(Saved data entries)

---------------

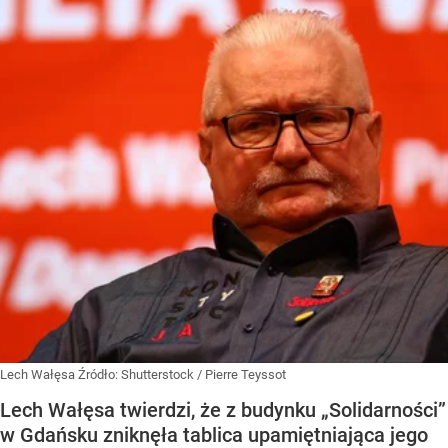
Lech Wałęsa
Źródło:
Shutterstock
/
Pierre Teyssot
Lech Wałęsa twierdzi, że z budynku „Solidarności”
w Gdańsku zniknęła tablica upamiętniająca jego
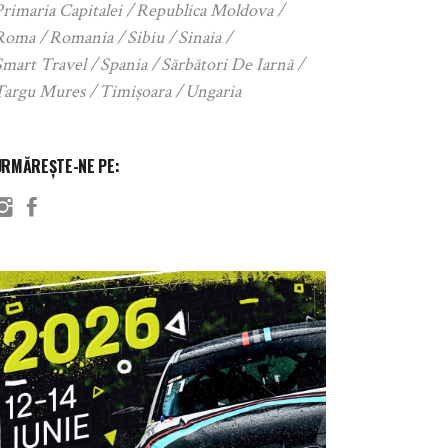
rimaria Capitalei
Republica Moldova
Roma
Romania
Sibiu
Sinaia
Smart Travel
Spania
Sărbători De Iarnă
Targu Mures
Timișoara
Ungaria
URMĂREȘTE-NE PE:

---------------

◆ **WORK TO BE COMPLETED**
Among the preceding records, how many lines include the word "Lech"? Reply with the number only.

◆ **RESULT BELOW**
2